Over the last few years, we have ventured into many new areas of business either with our own investment or partnering with others. In some new ventures like Arghakhanchi Cement and Shree Steels, we added new investment of around Rs 5 billion for expansion of the industries in the recent years. Similarly, we set up plants of Brij Glass to produce toughened glass and Asian Concreto to manufacture concrete blocks. Similarly, Reliance Life Insurance is our latest investment venture in the financial sector. All these new ventures are bearing the highest economic burdens due to the pandemic and the situation has become very challenging for us at present.
What are you doing in terms of mitigating the risks to your businesses?

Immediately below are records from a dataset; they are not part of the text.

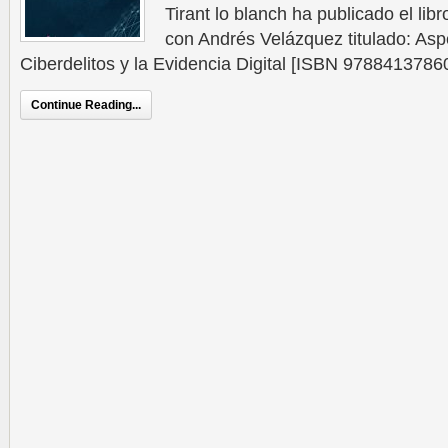
Tirant lo blanch ha publicado el lib
con Andrés Velázquez titulado: Asp
Ciberdelitos y la Evidencia Digital [ISBN 97884137860
Continue Reading...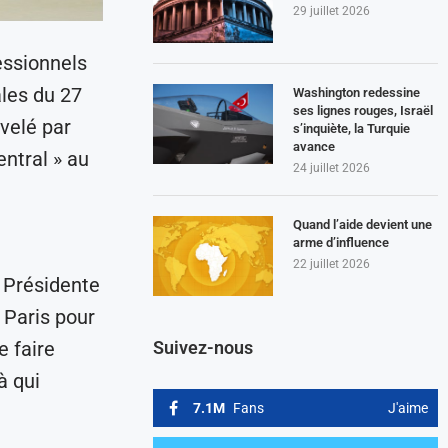
29 juillet 2026
essionnels
ales du 27
Washington redessine
ses lignes rouges, Israël
velé par
s’inquiète, la Turquie
avance
entral » au
24 juillet 2026
Quand l’aide devient une
arme d’influence
22 juillet 2026
s Présidente
 Paris pour
e faire
Suivez-nous
à qui
7.1M
Fans
J'aime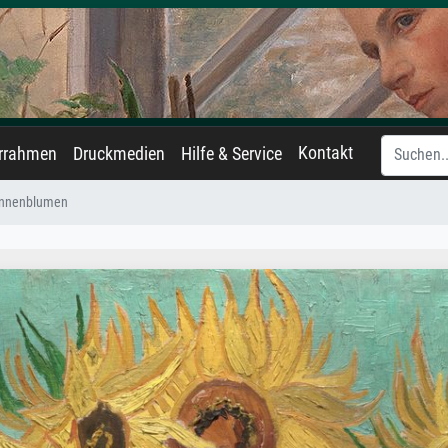
Kontakt
errahmen
Druckmedien
Hilfe & Service
nnenblumen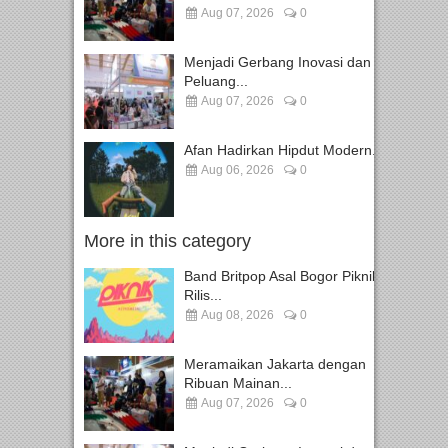
Aug 07, 2026
0
Menjadi Gerbang Inovasi dan
Peluang...
Aug 07, 2026
0
Afan Hadirkan Hipdut Modern...
Aug 06, 2026
0
More in this category
Band Britpop Asal Bogor Piknik
Rilis...
Aug 08, 2026
0
Meramaikan Jakarta dengan
Ribuan Mainan...
Aug 07, 2026
0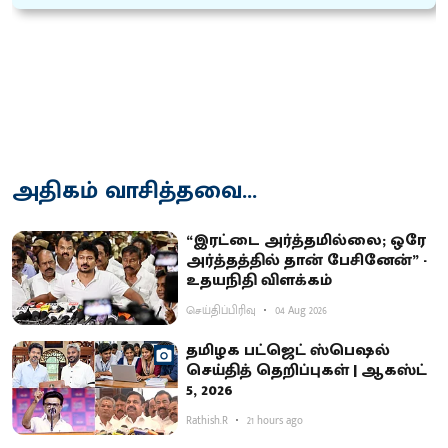
அதிகம் வாசித்தவை...
“இரட்டை அர்த்தமில்லை; ஒரே
அர்த்தத்தில் தான் பேசினேன்” -
உதயநிதி விளக்கம்
செய்திப்பிரிவு
04 Aug 2026
தமிழக பட்ஜெட் ஸ்பெஷல்
செய்தித் தெறிப்புகள் | ஆகஸ்ட்
5, 2026
Rathish.R
21 hours ago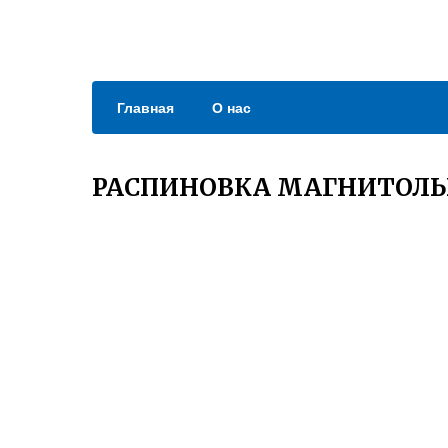
Главная
О нас
РАСПИНОВКА МАГНИТОЛЫ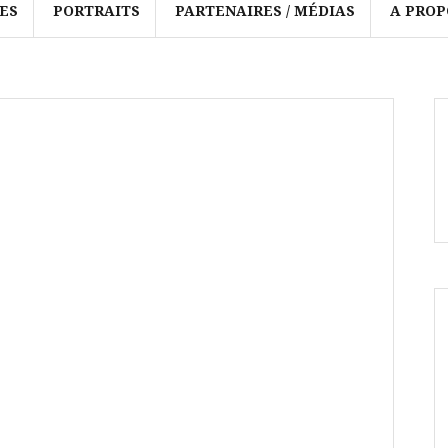
ES
PORTRAITS
PARTENAIRES / MÉDIAS
A PROP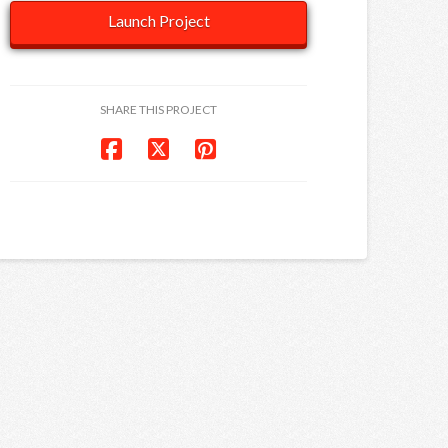
Launch Project
SHARE THIS PROJECT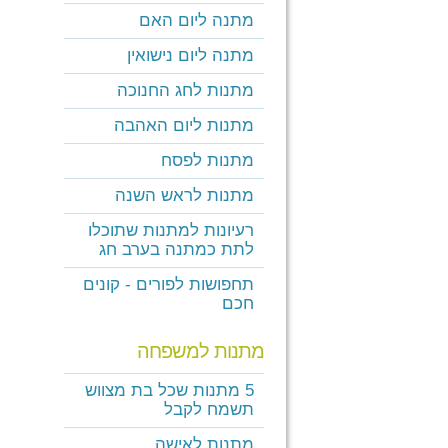
מתנה ליום האם
מתנה ליום נישואין
מתנות לחג החנוכה
מתנות ליום האהבה
מתנות לפסח
מתנות לראש השנה
רעיונות למתנות שתוכלו
לתת כמתנה בערב חג
תחפושות לפורים - קונים
חכם
מתנות למשפחה
5 מתנות שכל בת מצווש
תשמח לקבל
מתנות לאישה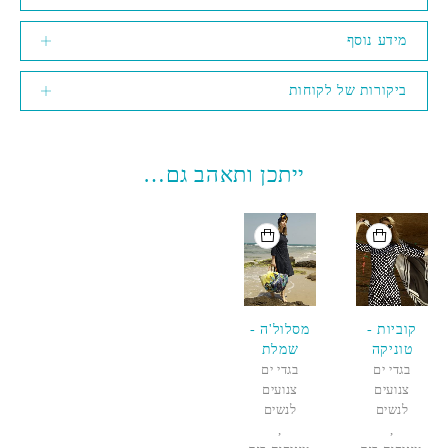
מידע נוסף
ביקורות של לקוחות
ייתכן ותאהב גם…
אזל המלאי
אזל המלאי
קוביות -
מסלול'ה -
טוניקה
שמלת
ארוכה
בגדי ים
בגדי ים
תיקתקים
צנועים
קוביות
צנועים
כחול נייבי
לנשים
שחור לבן
לנשים
,
,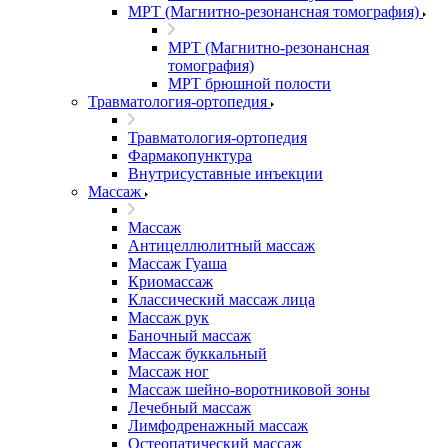
МРТ (Магнитно-резонансная томография)
МРТ (Магнитно-резонансная
томография)
МРТ брюшной полости
Травматология-ортопедия
Травматология-ортопедия
Фармакопунктура
Внутрисуставные инъекции
Массаж
Массаж
Антицеллюлитный массаж
Массаж Гуаша
Криомассаж
Классический массаж лица
Массаж рук
Баночный массаж
Массаж буккальный
Массаж ног
Массаж шейно-воротниковой зоны
Лечебный массаж
Лимфодренажный массаж
Остеопатический массаж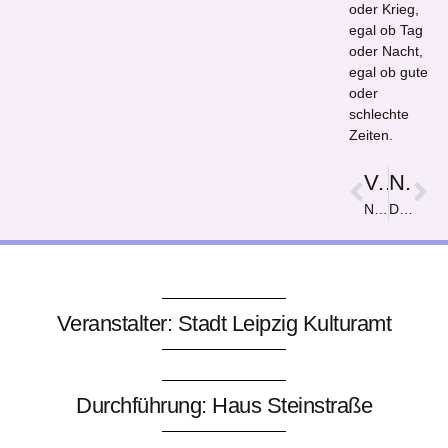
oder Krieg,
egal ob Tag
oder Nacht,
egal ob gute
oder
schlechte
Zeiten.
Vorige
Nächster
Naturzerstörung
Die verwunderlichen drei Rosen
Veranstalter: Stadt Leipzig Kulturamt
Durchführung: Haus Steinstraße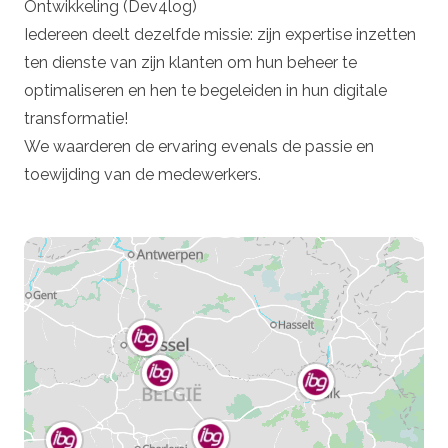
Ontwikkeling (Dev4log)
Iedereen deelt dezelfde missie: zijn expertise inzetten
ten dienste van zijn klanten om hun beheer te
optimaliseren en hen te begeleiden in hun digitale
transformatie!
We waarderen de ervaring evenals de passie en
toewijding van de medewerkers.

We have been doing all we can to keep the industries running by prioritising the health and safety of our staff. When the government allowed us to reopen industries, we carefully restarted operations. It has thus helped us in terms of regaining momentum in sales and revenue. We have also taken measures to trim our workforce and to make the human resource in our businesses more efficient, and also focusing on market management and recovery of the due amount. On the financing side, we are renegotiating with banks to lower the cost of interest of the loans we
As a businessperson who has diversified investment interests, what possible sectors would you like to recommend to other investors to have better returns even during these economically gloomy times?
Investment in any sector depends on the supply and demand side. Currently, investing in stocks and equity investment in some sectors can give better returns. Personally, I don’t prefer gold and silver much, but people can invest some of their money in precious metals to balance their investment portfolio. In the meantime, real estate is another lucrative sector. Nevertheless, I don’t suggest going after speculative investing by availing bank loans.

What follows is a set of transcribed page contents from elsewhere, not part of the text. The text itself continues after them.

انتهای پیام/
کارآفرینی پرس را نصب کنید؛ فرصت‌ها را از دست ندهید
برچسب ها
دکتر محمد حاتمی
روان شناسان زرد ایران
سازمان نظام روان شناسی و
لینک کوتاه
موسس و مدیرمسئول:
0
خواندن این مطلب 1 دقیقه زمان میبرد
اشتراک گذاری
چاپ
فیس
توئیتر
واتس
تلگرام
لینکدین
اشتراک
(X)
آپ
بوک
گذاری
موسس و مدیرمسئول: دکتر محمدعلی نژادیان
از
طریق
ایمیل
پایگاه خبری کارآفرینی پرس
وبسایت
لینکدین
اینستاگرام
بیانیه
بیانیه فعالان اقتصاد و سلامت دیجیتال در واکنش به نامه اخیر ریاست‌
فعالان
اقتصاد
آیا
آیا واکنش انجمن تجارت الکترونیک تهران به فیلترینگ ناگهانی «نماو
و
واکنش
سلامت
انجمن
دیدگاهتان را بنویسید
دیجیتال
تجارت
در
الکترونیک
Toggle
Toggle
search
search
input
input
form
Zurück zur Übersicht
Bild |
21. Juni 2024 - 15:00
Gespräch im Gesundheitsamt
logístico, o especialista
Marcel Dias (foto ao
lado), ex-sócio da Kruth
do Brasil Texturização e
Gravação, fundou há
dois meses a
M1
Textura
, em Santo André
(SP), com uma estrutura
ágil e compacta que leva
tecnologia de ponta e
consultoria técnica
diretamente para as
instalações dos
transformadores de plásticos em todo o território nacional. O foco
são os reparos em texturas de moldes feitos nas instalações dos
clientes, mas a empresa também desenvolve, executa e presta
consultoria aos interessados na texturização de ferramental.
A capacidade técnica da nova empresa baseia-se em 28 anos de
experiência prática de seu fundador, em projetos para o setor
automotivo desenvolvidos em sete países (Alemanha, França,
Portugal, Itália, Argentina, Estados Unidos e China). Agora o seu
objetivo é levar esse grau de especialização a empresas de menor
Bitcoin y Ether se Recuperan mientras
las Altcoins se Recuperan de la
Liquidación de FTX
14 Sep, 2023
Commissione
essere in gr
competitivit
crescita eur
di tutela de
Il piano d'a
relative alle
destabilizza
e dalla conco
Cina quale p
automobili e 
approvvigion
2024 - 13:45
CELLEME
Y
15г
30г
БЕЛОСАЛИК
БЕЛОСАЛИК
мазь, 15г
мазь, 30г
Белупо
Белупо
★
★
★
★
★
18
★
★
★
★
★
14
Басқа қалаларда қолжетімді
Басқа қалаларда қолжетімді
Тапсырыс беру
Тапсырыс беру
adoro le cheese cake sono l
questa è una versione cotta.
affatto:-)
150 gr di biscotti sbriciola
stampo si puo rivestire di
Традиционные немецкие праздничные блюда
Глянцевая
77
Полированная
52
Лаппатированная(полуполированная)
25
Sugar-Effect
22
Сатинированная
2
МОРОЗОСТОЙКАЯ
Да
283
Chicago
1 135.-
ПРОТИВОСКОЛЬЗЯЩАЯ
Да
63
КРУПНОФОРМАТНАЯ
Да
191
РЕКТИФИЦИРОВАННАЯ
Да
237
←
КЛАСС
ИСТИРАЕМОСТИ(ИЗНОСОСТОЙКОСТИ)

Talking about equity investment, there are a few IT-centric areas like e-commerce services, artificial intelligence, robotics and automation that have big potential for growth. Though the prospects in these areas might seem limited at the moment, the future possibilities can increase immensely with value addition. However, I would like to suggest prospective investors to avoid unnecessary risks and high leverage and keep some kind of cushion to absorb shocks of economic uncertainty. Talking with BFIs about your situation and plans can be helpful for investors to move ahead.
Of late, many business houses, SME investors and even the foreign returnees are looking to get into agribusiness. But I’ve heard you commenting that returns on investment in agriculture are not on par with several other sectors. What made you say that?
What I am saying is based on facts and figures. During the time of my grandfather, Nepal used to be a net exporter of rice and different food grains. Now we’ve become a net importer of such goods. When I used to import fertilizers some two decades ago, the demand for fertilizers in the country was between 150,000-200,000 tonnes. The demand has not increased from that level and the problems surrounding the import of fertilizers have remained the same.
There has been no meaningful attempt to lower the cost of production; our products could not compete with cheaper imported food items and agricultural products. On the other hand, increase in foreign currency inflow in the form of remittances and foreign aid also led to us to a state of complacency that has hindered the growth of the agriculture sector. Imports account for 90 percent of our consumption of food items. We need a moment of introspection to find out the reasons why the domestic production has not increased despite the rise in population over these years.